Cars equipped with air conditioning must use a glycol-base permanent type anti-freeze in the cooling system throughout the entire year...this precaution is necessary inasmuch as the air conditioner evaporator lies in close proximity to the heater core, which may cause coolant in heater core TO FREEZE
[my emphasis] if system is not protected."

BTW, if the radiator top tank is not over-filled, to begin with (the water level should be just above the top of the internal cooling core) and, if the radiator cap (14psi recommended) is operating properly, that "over-flow" tube, along the top of the radiator, will ONLY have to expell excess AIR PRESSURE from the cooling system, and no coolant will have been lost.

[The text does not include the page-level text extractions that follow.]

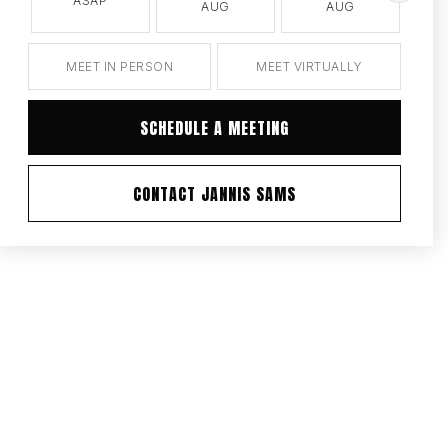
ASAP
AUG
AUG
MEET IN PERSON
MEET VIRTUALLY
SCHEDULE A MEETING
CONTACT JANNIS SAMS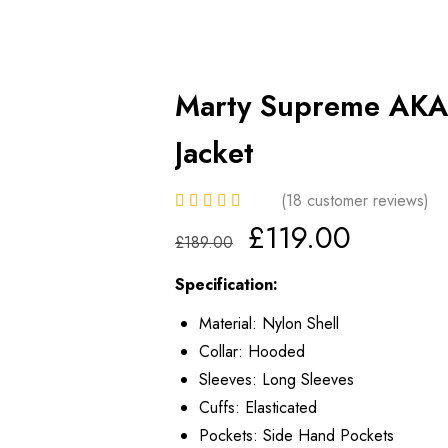
Marty Supreme AKA
Jacket
(
18
customer reviews)
£
119.00
£
189.00
Specification:
Material: Nylon Shell
Collar: Hooded
Sleeves: Long Sleeves
Cuffs: Elasticated
Pockets: Side Hand Pockets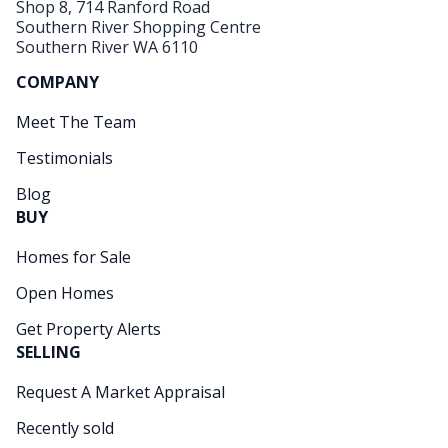
Shop 8, 714 Ranford Road
Southern River Shopping Centre
Southern River WA 6110
COMPANY
Meet The Team
Testimonials
Blog
BUY
Homes for Sale
Open Homes
Get Property Alerts
SELLING
Request A Market Appraisal
Recently sold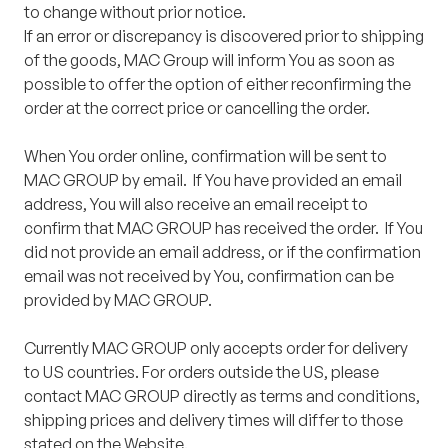
to change without prior notice.
If an error or discrepancy is discovered prior to shipping
of the goods, MAC Group will inform You as soon as
possible to offer the option of either reconfirming the
order at the correct price or cancelling the order.
When You order online, confirmation will be sent to
MAC GROUP by email. If You have provided an email
address, You will also receive an email receipt to
confirm that MAC GROUP has received the order. If You
did not provide an email address, or if the confirmation
email was not received by You, confirmation can be
provided by MAC GROUP.
Currently MAC GROUP only accepts order for delivery
to US countries. For orders outside the US, please
contact MAC GROUP directly as terms and conditions,
shipping prices and delivery times will differ to those
stated on the Website.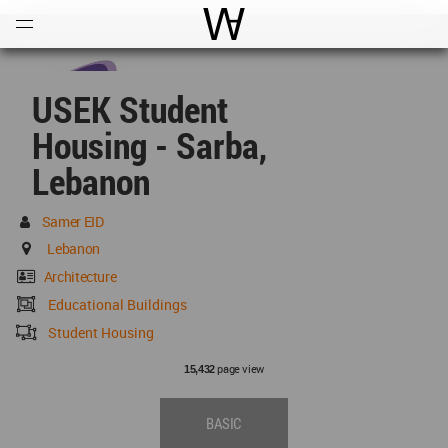
Open
Menu
World Architecture Communi
USEK Student
Housing - Sarba,
Lebanon
Samer EID
Lebanon
Architecture
Educational Buildings
Student Housing
page view
15,432
BASIC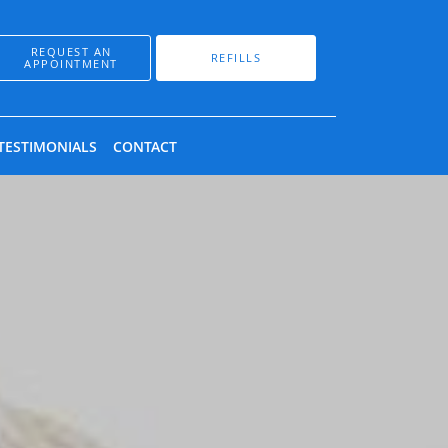
REQUEST AN
REFILLS
APPOINTMENT
TESTIMONIALS
CONTACT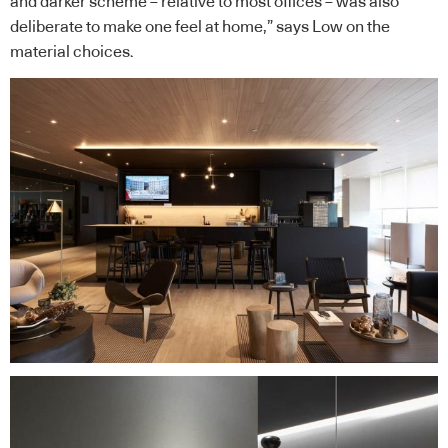
and darker scheme – relative to most offices – was also
deliberate to make one feel at home,” says Low on the
material choices.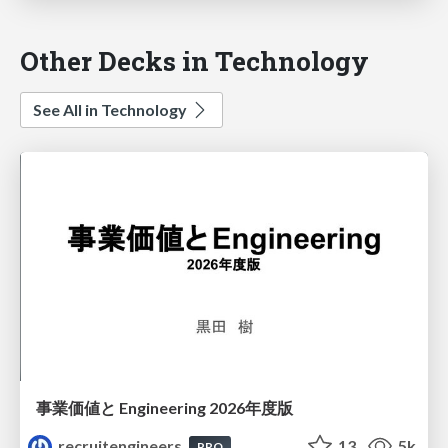
Other Decks in Technology
See All in Technology
事業価値と Engineering 2026年度版
recruitengineers
13
5k
PRO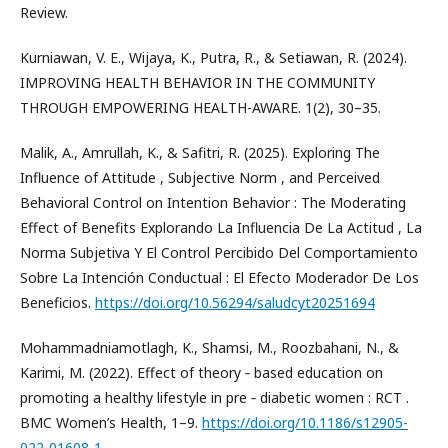
Review.
Kurniawan, V. E., Wijaya, K., Putra, R., & Setiawan, R. (2024).
IMPROVING HEALTH BEHAVIOR IN THE COMMUNITY
THROUGH EMPOWERING HEALTH-AWARE. 1(2), 30–35.
Malik, A., Amrullah, K., & Safitri, R. (2025). Exploring The
Influence of Attitude , Subjective Norm , and Perceived
Behavioral Control on Intention Behavior : The Moderating
Effect of Benefits Explorando La Influencia De La Actitud , La
Norma Subjetiva Y El Control Percibido Del Comportamiento
Sobre La Intención Conductual : El Efecto Moderador De Los
Beneficios.
https://doi.org/10.56294/saludcyt20251694
Mohammadniamotlagh, K., Shamsi, M., Roozbahani, N., &
Karimi, M. (2022). Effect of theory ‑ based education on
promoting a healthy lifestyle in pre ‑ diabetic women : RCT .
BMC Women’s Health, 1–9.
https://doi.org/10.1186/s12905-
022-01608-1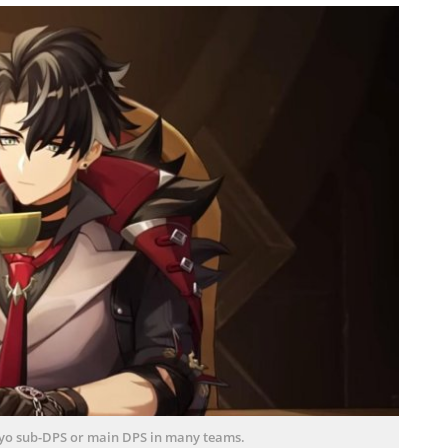
ryo sub-DPS or main DPS in many teams.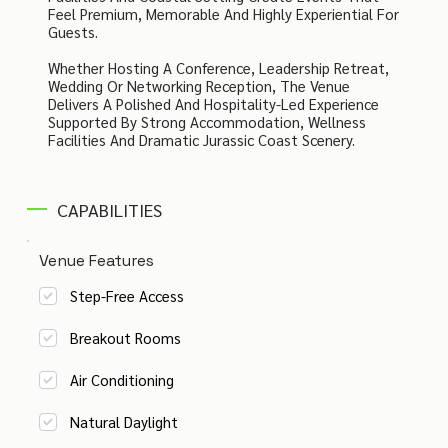
Feel Premium, Memorable And Highly Experiential For
Guests.
Whether Hosting A Conference, Leadership Retreat,
Wedding Or Networking Reception, The Venue
Delivers A Polished And Hospitality-Led Experience
Supported By Strong Accommodation, Wellness
Facilities And Dramatic Jurassic Coast Scenery.
CAPABILITIES
Venue Features
Step-Free Access
Breakout Rooms
Air Conditioning
Natural Daylight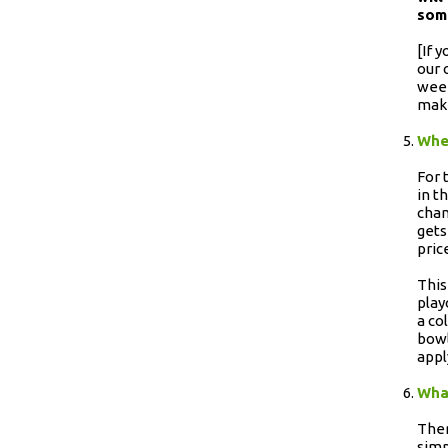
som
[If 
our 
week
maki
When
For 
in t
chan
gets
pric
This
play
a co
bowl
appl
What
Ther
simp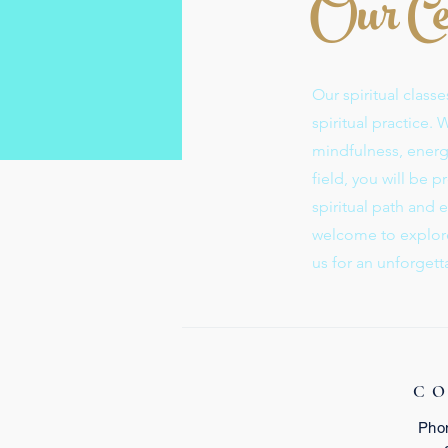
Our Ce
Our spiritual clas
spiritual practice.
mindfulness, energy
field, you will be 
spiritual path and ex
welcome to explore 
us for an unforgett
C
Pho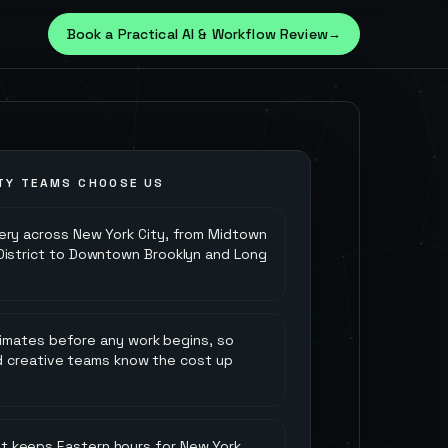
Book a Practical AI & Workflow Review
→
TY
TEAMS CHOOSE US
very across New York City, from Midtown
 District to Downtown Brooklyn and Long
timates before any work begins, so
nd creative teams know the cost up
at keeps Eastern hours for New York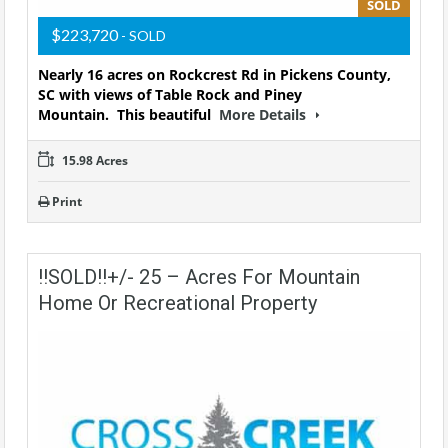
SOLD
$223,720
- SOLD
Nearly 16 acres on Rockcrest Rd in Pickens County,
SC with views of Table Rock and Piney
Mountain.
This beautiful
More Details
15.98 Acres
Print
!!SOLD!!+/- 25 – Acres For Mountain
Home Or Recreational Property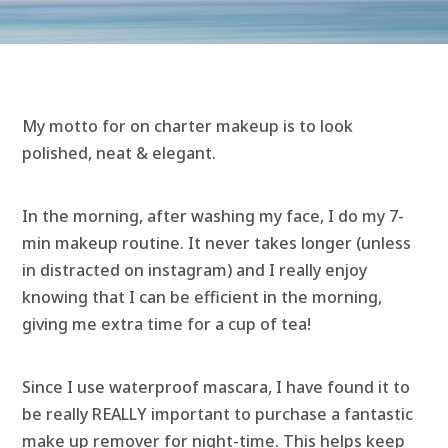
My motto for on charter makeup is to look
polished, neat & elegant.
In the morning, after washing my face, I do my 7-
min makeup routine. It never takes longer (unless
in distracted on instagram) and I really enjoy
knowing that I can be efficient in the morning,
giving me extra time for a cup of tea!
Since I use waterproof mascara, I have found it to
be really REALLY important to purchase a fantastic
make up remover for night-time. This helps keep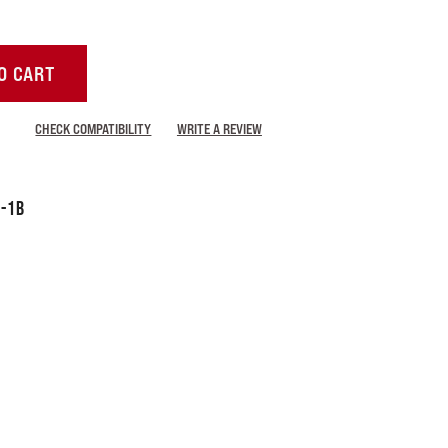
O CART
CHECK COMPATIBILITY
WRITE A REVIEW
-1B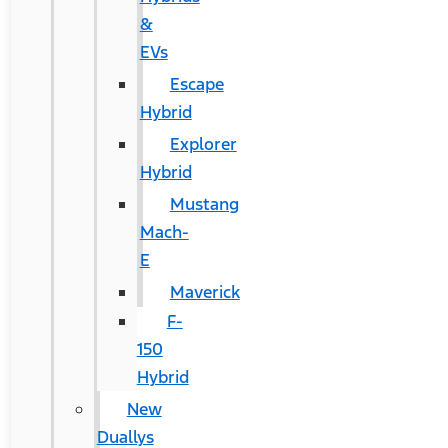
&
EVs
Escape
Hybrid
Explorer
Hybrid
Mustang
Mach-
E
Maverick
F-
150
Hybrid
New
Duallys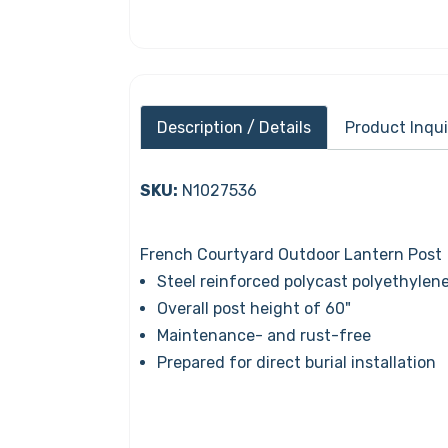
Description / Details
Product Inqui
SKU:
N1027536
French Courtyard Outdoor Lantern Post
Steel reinforced polycast polyethylene
Overall post height of 60"
Maintenance- and rust-free
Prepared for direct burial installation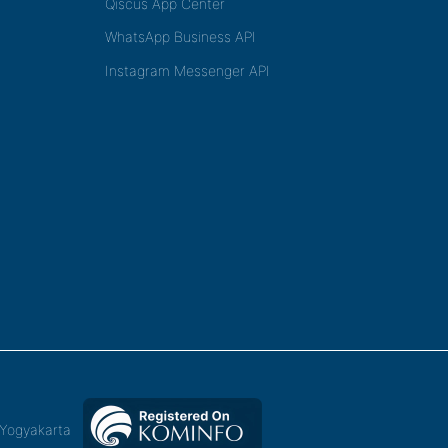
Qiscus App Center
WhatsApp Business API
Instagram Messenger API
,Yogyakarta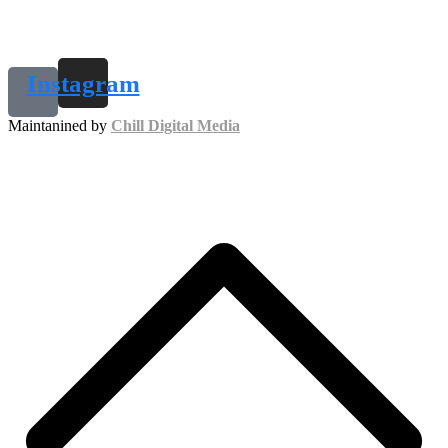
Instagram
Maintanined by
Chill Digital Media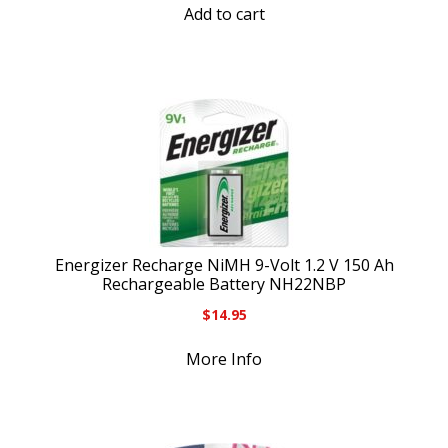
Add to cart
Energizer Recharge NiMH 9-Volt 1.2 V 150 Ah
Rechargeable Battery NH22NBP
$
14.95
More Info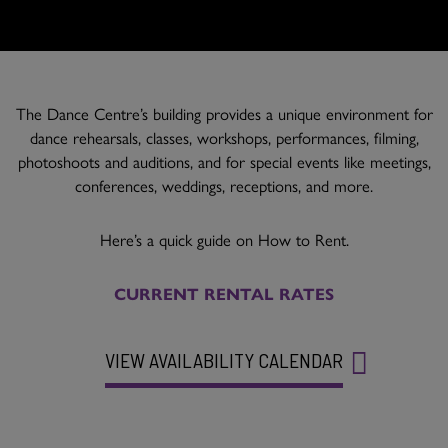
The Dance Centre’s building provides a unique environment for
dance rehearsals, classes, workshops, performances, filming,
photoshoots and auditions, and for special events like meetings,
conferences, weddings, receptions, and more.
Here’s a quick guide on How to Rent.
CURRENT RENTAL RATES
VIEW AVAILABILITY CALENDAR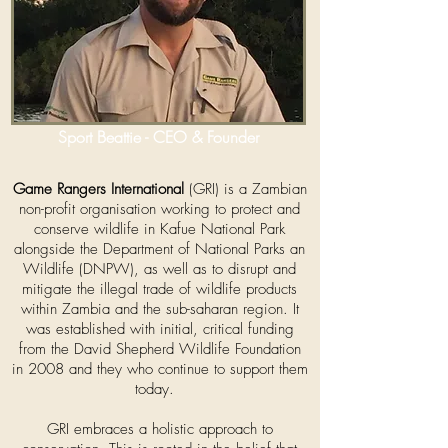
Sport Beattie - CEO & Founder
Game Rangers International
(GRI) is a Zambian
non-profit organisation working to protect and
conserve wildlife in Kafue National Park
alongside the Department of National Parks an
Wildlife (DNPW), as well as to disrupt and
mitigate the illegal trade of wildlife products
within Zambia and the sub-saharan region. It
was established with initial, critical funding
from
the
David Shepherd Wildlife Foundation
in 2008 and they who continue to support them
today.
GRI embraces a holistic approach to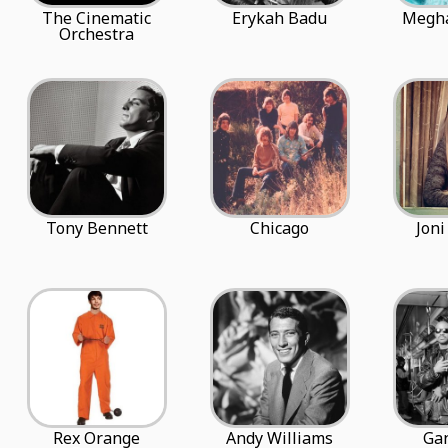
The Cinematic
Erykah Badu
Megha
Orchestra
Tony Bennett
Chicago
Joni
Rex Orange
Andy Williams
Gan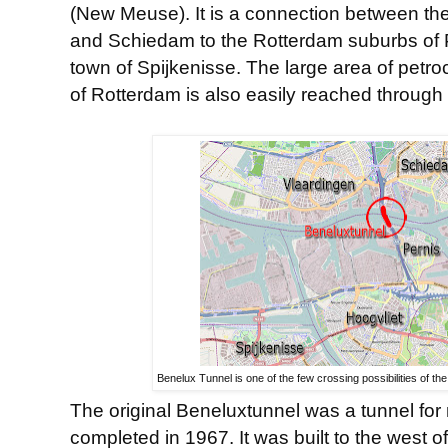
(New Meuse). It is a connection between the
and Schiedam to the Rotterdam suburbs of 
town of Spijkenisse. The large area of petro
of Rotterdam is also easily reached through 
Benelux Tunnel is one of the few crossing possibilities of 
The original Beneluxtunnel was a tunnel for m
completed in 1967. It was built to the west o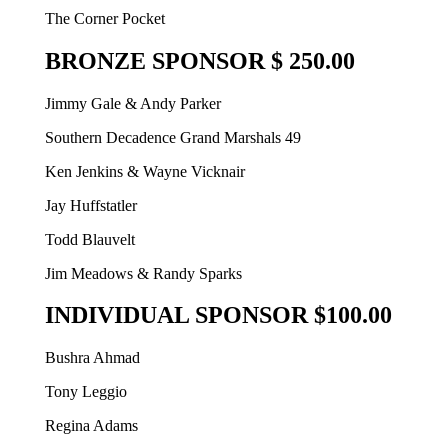
The Corner Pocket
BRONZE SPONSOR $ 250.00
Jimmy Gale & Andy Parker
Southern Decadence Grand Marshals 49
Ken Jenkins & Wayne Vicknair
Jay Huffstatler
Todd Blauvelt
Jim Meadows & Randy Sparks
INDIVIDUAL SPONSOR $100.00
Bushra Ahmad
Tony Leggio
Regina Adams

At least, that's precisely what the SERVICE MANUAL has to say on the subject of water, and
coolant, and radiator caps.

Neil Vedder--who uses a 50/50 mixture of water/anti-freeze in his car, year around.





Paul Holmgren wrote:
Ok, after this subject has been beat to death several times, and after a lot of reading, both reports, and manufacturing claims, and taking into account direct experiences, I think I have figured out the main thing we need to so for our
vintage cars surviving this sort of modern automotive chemistry.

OVERFLOW tanks, of any sort that allows an overflow radiator cap AND fluid maintained in the tank. THE reason seems to be that NO air is to be in the cooling system at all. I think all current formulations being sold today are of this nature. The only way to do this is to purge as much air out of the cooling system and to maintain the same mix in the overflow tank. As the final bit of air gets purged by the normal operation of the system then the fluid that is used will not break down as fast in the cooling system. The particulates that settle out and develop the crud that blocks the heater core and other small passages then does not happen (normally), sometimes as fast as 6 - 12 months. This short time span breakdown I have personally seen and experienced in systems
comparable to the 55 - 65 cooling system designs.

I think the first signs of the breakdown can be seen in the overflow tanks as a film of buildup of the particulates as they settle out of the fluids exposed to
air in the overflow tank.

All one should have to do for the 2 or so years between changes is to make sure that the overflow container never runs dry during the periods that you operate
your car.

I personally will still adhere to the 2 year change out cycle, regardless of the vintage automobile. We have seen the desirability of doing this even with modern
cars.

AND above all else, Do Not Mix Types of coolant in the same system.